Wednesday, August 25, 2004

Taking Pride in Arguing Poorly

Evidently I'm not the only one wanting more content in my news coverage and politics. As I started to read this article from Daily Kos by Trapper John, I was starting to feel optimistic that I might get to read some good discussion on the topic of the change in overtime rules.

Unfortunately, it seems that Trapper John is not in the least bit interested in having a discussion.

Not only did the takeaway get pushed off the front page by the SBL, but the coverage was a object lesson in the poverty of contemporary journalistic "objectivity." The AP story actually opened with the classic "some say this - some say that" line, "Paychecks could surge or shrink for a few or for millions of workers across the country starting Monday." Please. There is no genuine debate on how the changes will affect workers. As Matt Yglesias notes, "When you have the US Chamber of Commerce saying, de facto, 'this measure will be bad for employers, but good for workers and we strongly support it,' and the AFL-CIO says, 'this will be good for employers, but bad for workers and we strongly oppose it' then the AFL-CIO has infinitely more credibility than the US Chamber of Commerce . . . When the Chamber is pretending to operating against the interests of its members, we can tell that it's analysis is worthless -- the person talking to you is either a liar or else doesn't know how to do his job."

Merely citing that a position is held by a group you agree with and opposed by those you don't does not mean that the debate is over. I can just as easily say that the AFL-CIO leadership has a vested interest in keeping its members's incomes as high as possible, damn the macro-economic consequences. Therefore, such an irresponsible group is not a reliable source of information, and its position can be reasonably excluded from my figuring. I could, but I won't. I would rather look at their data and determine which of the competing economic models put forth will most likely reflect reality. Too bad there isn't a way to do a blind taste test of theory.

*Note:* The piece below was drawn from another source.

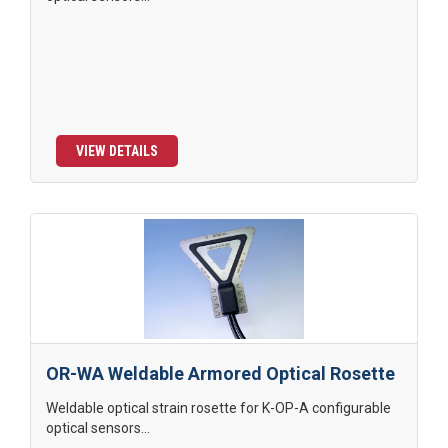
VIEW DETAILS
OR-WA Weldable Armored Optical Rosette
Weldable optical strain rosette for K-OP-A configurable
optical sensors...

Here's a topic that might be worth discussing: While the new overtime rules might result in more people losing money than gaining money, might it not also happen that a large number of employers might take some of that money and add more employees to their payrolls? Granted this could result in an overtime double whammy, not only are people not getting paid for the overtime (been there, done that, as a salaried engineer in California) but that new people would spread out the available overtime even more. Of course, if some people are no longer getting paid for the OT, further dilution only cuts down the amount of time they are not getting paid for. Should it be true that a change in the OT rules would lead to an increase in people having jobs, it would seem rather non-progressive for those who are wealthy in employment to hoard their wealth from those who lack. "We've got ours," they seem to be saying, "And too bad for you."